Is hard--line Labour seeing the light?

 A "progressive alliance" of the centre-left parties (Labour, Liberal Democrats, Greens, maybe some Nationalists) to defeat the Tories is flavour of the month amongst many political columnists, (see, for example, here) though less so among the  loyalists of all these parties.  One of the major obstacles to a formal alliance is a clause in the constitution of the Labour Party which insists that their party must (must) field a candidate in every parliamentary constituency in every  election.

The reasoning behind that is perfectly logical.  Labour purists believe that they are fighting a class "war"  for  the workers against the capitalists.  This belief may be backed up by adherence to the teachings of Karl Marx and the inevitability of the success of the proletariat, or, les pedantically, the Fabians, or Social Democrats such as Anthony Crossland in  "The Future of Socialism."  Theirs is  a "cause" which must be fought for in every corner of the land. 

  With equal fervour the Greens believe, quite rightly, that life on the planet is endangered if we carry on behaving as we are, so their cause must be prosecuted in every corner of the world.  We Liberals believe that Liberal Democracy itself, the battle to achieve the greatest possible measure of individual freedom compatible with the freedom of others, is on the back foot (as in the US, UK, Hungary, Russia and China, to name but some) and needs vigorous protection where it exists and proselytation where it doesn't.

 Although neither the Greens nor the Liberal Democrats have clauses in their constitutions demanding that they fight every seat, where groups of dedicated loyalists exist they are reluctant to stand aside.
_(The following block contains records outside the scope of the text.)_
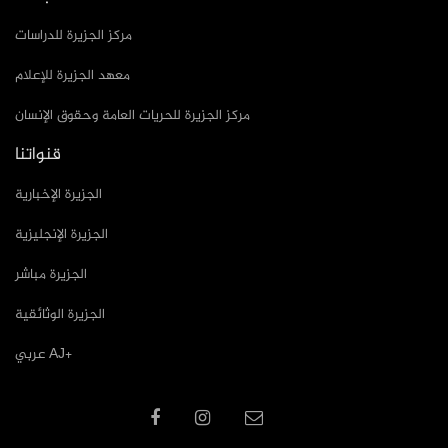
مركز الجزيرة للدراسات
معهد الجزيرة للإعلام
مركز الجزيرة للحريات العامة وحقوق الإنسان
قنواتنا
الجزيرة الإخبارية
الجزيرة الإنجليزية
الجزيرة مباشر
الجزيرة الوثائقية
عربي AJ+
So the Tories, lacking any fundamental beliefs other than that they are the best rulers (and some believing that they are actually born to rule) grab, under our primitive electoral system, the reins of power more often than not in spite of their minority status.
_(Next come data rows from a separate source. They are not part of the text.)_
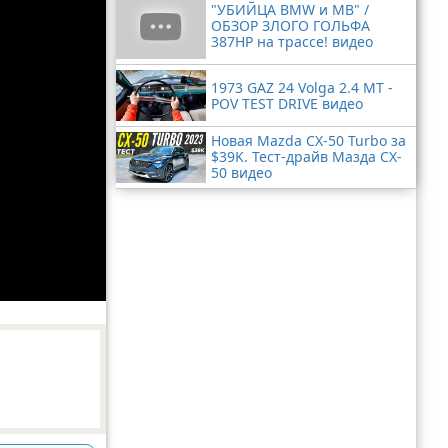
"УБИЙЦА BMW и MB" /
ОБЗОР ЗЛОГО ГОЛЬФА
387HP на трассе! видео
1973 GAZ 24 Volga 2.4 MT -
POV TEST DRIVE видео
Новая Mazda CX-50 Turbo за
$39K. Тест-драйв Мазда CX-
50 видео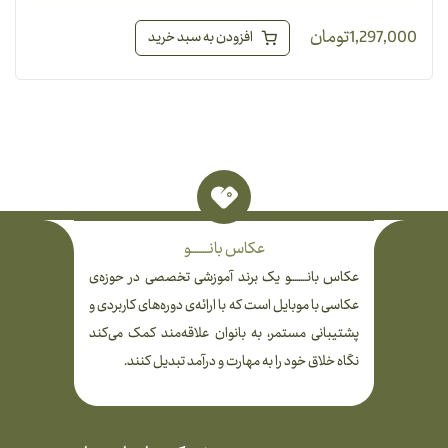
1,297,000
تومان
افزودن به سبد خرید
عکاس بانـــــــــو
عکاس بانــــــــو یک برند آموزشی تخصصی در حوزه‌ی
عکاسی با موبایل است که با ارائه‌ی دوره‌های کاربردی و
پشتیبانی مستمر، به بانوان علاقه‌مند کمک می‌کند
نگاه خلاق خود را به مهارت و درآمد تبدیل کنند.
 Fortunately, although a formal progressive alliance is for the moment not on the table, there are increasing signs, highly visible in the recent by-elections, that the parties least able to challenge the Tories, are wiling to to run low key campaigns and give the main challenger an almost free hand (as in  Wakefield, for Labour, and Tiverton and Honiton for the Liberal Democrats) 

 However these are by-elections: they may shake the government but will not change it. So habitual Tories are more likely to "lend " their votes to the challenging party, or deliberately stay at home.

 The big question is, will this "flexibility" extend to a General Eection, when there is the possibility of changing the party in power.

 Fortunately, there are signs that it might.

 An article by Paul Mason in this week's "The New European" appears under the headline "Only a progressive alliance can rid us of these morally bankrupt liars" and concludes:

"Even an informal electoral pact  could wipe the Tories out for a generation.  A short parliament, delivering PR and re-entry into the single market without any recourse to referendums, could be followed  by the first general election in which everybody's vote counts."

This is important becasue Mr Mason is not just a journalist  nor an academic philosopher in an ivory tower such as A C Grayling, but a left-wing Labour candidate.

 An article in last Friday's Guardian (1st July) which discusses accusations that  Sir Keir  Starmer is operating a purge against left-wing candidates, claims  that his defenders point to: 

 ". . .the  longlisting of avowedly left wing commentator Paul  Mason for Stretford and Urmston  in Greater Manchester, as proof candidates from that wing of the party  are not all being vetoed."

 Assuming it's the same Paul Mason, bring it on.